(Records for the exercise Opens)

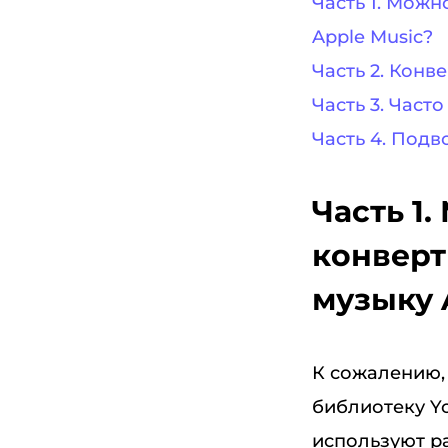
Часть 1. Можн
Apple Music?
Часть 2. Конв
Часть 3. Част
Часть 4. Подв
Часть 1
конверт
музыку 
К сожалению,
библиотеку Yo
используют р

(Records for the exercise Closes)

*Exercise directions*: First drop every picture, then print the data above exactly as it stands.

*Written answer*:
Часть 1. Можн
Apple Music?
Часть 2. Конв
Часть 3. Част
Часть 4. Подв
Часть 1
конверт
музыку 
К сожалению,
библиотеку Yo
используют р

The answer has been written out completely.